Especially new readers.  With the Pope safely back in Rome and that over and done with, regular blogging will resume – which means, not very often.
It’s another busy day around here – yet more painters – so I’ll point you to Christopher Blosser’s great roundup of papal coverage and analysis links and in particular his comments on Catholic News Service’s interesting choice of “theology students” to feature in a response piece
 Update:  Over at the Mirror of Justice blog, there have been several posts concerning what Benedict said about academic freedom and in his speech at the UN. Well worth pondering.
From Fr. Robert Araujo, SJ’s most recent post:

The Holy Father spoke at some length on an issue that is receiving increasing attention in international legal discussions, i.e., the responsibility to protect. This responsibility has two dimensions. The more obvious one involves the rights of nations to protect their own populations from “grave and sustained violations of human rights” and from the consequences of natural and man-made humanitarian crises. However, if a State is incapable or unwilling to meet this responsibility, then the international community has an obligation to intervene. But this latter duty is not without limit for the proper sovereignty of peoples and their governments must be respected.
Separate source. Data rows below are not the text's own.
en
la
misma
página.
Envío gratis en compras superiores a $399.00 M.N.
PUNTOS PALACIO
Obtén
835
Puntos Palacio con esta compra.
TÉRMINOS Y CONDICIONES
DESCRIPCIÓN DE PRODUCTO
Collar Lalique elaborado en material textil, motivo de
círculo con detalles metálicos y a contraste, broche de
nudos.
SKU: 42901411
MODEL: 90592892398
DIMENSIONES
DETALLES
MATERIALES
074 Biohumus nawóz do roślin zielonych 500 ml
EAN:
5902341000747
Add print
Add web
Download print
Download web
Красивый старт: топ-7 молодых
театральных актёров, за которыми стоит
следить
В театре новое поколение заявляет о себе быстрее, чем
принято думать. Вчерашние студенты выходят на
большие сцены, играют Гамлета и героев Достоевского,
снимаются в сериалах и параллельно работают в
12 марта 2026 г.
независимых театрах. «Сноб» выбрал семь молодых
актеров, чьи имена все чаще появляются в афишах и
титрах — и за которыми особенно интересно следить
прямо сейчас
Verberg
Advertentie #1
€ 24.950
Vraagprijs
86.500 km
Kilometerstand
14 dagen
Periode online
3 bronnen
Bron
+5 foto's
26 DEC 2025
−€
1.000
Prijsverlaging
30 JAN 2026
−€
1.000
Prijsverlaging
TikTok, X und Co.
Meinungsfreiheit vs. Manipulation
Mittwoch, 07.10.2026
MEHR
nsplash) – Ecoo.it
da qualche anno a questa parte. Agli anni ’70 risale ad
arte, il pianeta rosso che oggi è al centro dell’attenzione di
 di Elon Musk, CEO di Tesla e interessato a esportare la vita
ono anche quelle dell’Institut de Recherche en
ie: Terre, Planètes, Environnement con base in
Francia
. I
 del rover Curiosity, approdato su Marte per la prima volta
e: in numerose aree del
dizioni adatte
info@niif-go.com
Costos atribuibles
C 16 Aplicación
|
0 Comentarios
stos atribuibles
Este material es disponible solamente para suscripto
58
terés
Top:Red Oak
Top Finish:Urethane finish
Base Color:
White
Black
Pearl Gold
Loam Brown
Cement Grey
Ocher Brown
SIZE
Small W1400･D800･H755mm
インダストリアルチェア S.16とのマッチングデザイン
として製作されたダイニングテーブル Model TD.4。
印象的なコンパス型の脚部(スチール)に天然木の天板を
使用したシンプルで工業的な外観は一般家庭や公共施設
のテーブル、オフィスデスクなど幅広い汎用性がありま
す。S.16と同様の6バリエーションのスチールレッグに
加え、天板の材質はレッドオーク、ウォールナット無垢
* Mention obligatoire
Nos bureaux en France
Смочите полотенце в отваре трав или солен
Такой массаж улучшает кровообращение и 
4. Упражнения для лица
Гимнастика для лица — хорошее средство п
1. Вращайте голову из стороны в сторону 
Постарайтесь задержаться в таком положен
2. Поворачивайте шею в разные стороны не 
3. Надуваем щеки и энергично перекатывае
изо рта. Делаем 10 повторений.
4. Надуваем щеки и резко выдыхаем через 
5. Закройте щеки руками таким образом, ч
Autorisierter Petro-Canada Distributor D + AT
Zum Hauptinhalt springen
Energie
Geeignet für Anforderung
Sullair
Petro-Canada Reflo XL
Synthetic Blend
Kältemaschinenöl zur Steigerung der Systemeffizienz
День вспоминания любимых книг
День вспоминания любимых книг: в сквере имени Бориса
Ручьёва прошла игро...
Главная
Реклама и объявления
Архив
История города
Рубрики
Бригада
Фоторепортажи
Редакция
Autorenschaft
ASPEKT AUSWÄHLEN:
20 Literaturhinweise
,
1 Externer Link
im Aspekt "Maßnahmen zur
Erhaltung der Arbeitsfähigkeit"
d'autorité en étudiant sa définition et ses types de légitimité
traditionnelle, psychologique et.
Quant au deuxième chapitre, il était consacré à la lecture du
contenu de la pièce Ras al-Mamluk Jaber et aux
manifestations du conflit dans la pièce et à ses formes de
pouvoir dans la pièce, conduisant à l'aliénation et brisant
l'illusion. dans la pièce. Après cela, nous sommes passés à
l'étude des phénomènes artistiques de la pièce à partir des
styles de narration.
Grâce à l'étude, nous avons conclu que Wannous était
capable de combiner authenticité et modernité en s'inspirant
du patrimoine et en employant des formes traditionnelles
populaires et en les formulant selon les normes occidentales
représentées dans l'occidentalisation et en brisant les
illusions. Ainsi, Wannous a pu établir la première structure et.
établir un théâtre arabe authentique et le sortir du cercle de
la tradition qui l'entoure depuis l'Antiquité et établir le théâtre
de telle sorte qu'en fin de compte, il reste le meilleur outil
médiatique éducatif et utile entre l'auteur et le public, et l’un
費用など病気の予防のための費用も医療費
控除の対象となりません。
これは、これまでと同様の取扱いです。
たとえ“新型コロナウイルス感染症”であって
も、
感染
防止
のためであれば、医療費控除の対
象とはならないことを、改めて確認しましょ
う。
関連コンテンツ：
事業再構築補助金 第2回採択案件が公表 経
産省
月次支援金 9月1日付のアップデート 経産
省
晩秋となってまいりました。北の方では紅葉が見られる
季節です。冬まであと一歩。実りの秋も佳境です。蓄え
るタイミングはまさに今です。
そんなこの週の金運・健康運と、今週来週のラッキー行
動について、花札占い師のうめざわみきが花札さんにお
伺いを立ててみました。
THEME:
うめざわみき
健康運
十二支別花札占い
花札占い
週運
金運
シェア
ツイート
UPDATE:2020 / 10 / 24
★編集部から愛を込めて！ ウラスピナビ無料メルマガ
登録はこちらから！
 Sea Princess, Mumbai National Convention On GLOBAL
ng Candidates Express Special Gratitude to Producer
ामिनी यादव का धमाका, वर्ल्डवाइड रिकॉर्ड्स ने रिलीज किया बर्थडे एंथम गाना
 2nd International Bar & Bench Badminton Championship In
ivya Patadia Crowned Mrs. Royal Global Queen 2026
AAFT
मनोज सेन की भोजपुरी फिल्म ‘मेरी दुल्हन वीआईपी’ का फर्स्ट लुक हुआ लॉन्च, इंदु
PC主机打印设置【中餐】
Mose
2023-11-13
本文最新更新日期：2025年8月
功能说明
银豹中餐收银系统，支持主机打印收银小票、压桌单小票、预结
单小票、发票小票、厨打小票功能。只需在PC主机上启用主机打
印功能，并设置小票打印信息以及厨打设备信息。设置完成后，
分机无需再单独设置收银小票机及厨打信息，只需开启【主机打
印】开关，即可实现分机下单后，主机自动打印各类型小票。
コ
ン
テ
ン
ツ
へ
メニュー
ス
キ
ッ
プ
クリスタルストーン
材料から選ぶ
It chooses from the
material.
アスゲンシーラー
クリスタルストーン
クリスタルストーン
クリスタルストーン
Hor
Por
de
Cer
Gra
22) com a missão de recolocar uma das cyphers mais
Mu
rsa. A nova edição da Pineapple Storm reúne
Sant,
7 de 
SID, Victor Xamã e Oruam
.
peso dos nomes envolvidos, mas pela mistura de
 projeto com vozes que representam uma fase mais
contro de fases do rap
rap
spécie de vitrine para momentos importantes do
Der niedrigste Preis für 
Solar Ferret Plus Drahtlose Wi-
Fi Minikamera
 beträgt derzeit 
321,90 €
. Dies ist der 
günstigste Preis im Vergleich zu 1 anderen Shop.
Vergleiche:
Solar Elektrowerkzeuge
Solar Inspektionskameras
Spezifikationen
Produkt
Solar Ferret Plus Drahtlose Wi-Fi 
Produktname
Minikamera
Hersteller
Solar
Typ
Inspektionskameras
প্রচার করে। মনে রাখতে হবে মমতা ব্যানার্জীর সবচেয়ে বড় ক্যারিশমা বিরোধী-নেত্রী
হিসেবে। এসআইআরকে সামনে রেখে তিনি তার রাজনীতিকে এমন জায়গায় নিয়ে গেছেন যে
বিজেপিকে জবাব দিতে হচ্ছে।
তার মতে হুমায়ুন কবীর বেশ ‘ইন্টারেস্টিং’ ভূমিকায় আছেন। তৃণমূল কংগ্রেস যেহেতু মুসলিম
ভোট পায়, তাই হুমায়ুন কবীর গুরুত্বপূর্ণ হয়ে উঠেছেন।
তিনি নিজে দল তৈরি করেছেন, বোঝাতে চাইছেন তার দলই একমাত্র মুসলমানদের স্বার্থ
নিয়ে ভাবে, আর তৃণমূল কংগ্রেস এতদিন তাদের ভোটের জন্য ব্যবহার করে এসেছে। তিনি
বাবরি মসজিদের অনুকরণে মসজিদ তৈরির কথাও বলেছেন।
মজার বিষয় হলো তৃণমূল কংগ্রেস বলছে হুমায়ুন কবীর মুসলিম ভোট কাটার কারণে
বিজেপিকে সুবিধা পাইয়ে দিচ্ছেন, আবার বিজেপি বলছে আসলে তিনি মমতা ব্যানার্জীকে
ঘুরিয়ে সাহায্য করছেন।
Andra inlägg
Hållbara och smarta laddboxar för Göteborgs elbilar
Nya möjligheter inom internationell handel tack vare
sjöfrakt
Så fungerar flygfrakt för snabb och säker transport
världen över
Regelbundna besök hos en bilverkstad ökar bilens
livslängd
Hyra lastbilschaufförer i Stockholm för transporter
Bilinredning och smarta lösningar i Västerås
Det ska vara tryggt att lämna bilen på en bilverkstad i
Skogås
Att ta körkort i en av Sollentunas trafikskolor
The preferred means of addressing these needs is through diplomatic channels; however, other means, presumably including the use of necessary and proportionate force, may be considered if negotiations and diplomatic efforts fail.

 

It would have been surprising if the Holy Father did not address the role of the natural law that has been crucial to the growth of international legal norms. Pope Benedict began this portion of his discourse by reminding the audience of the contribution of the Dominican, Francis de Vitoria, to the foundation of international law. (I am sure that the question of time necessitated the deletion of the equally important contributions of the Jesuit, Francis Suárez!) It is within their noteworthy treatises on legal theory that both developed the idea of the “responsibility to protect” that is the product of natural reason that exists among all peoples. At the foundation of this “natural reason” is the principle that everyone bears the image of the Creator, the reality of which is at the core of human rights and the recognition of the dignity of the human person. The Holy Father lost no time in connecting this point with the sixtieth anniversary of the Universal Declaration of Human Rights that will be celebrated later this year. Benedict emphasized that the Universal Declaration was the product of different cultural and religious traditions that were nonetheless capable of recognizing certain fundamental principles about human nature and the corresponding rights and responsibilities that were discovered through the application of natural reason, the bedrock of the natural law.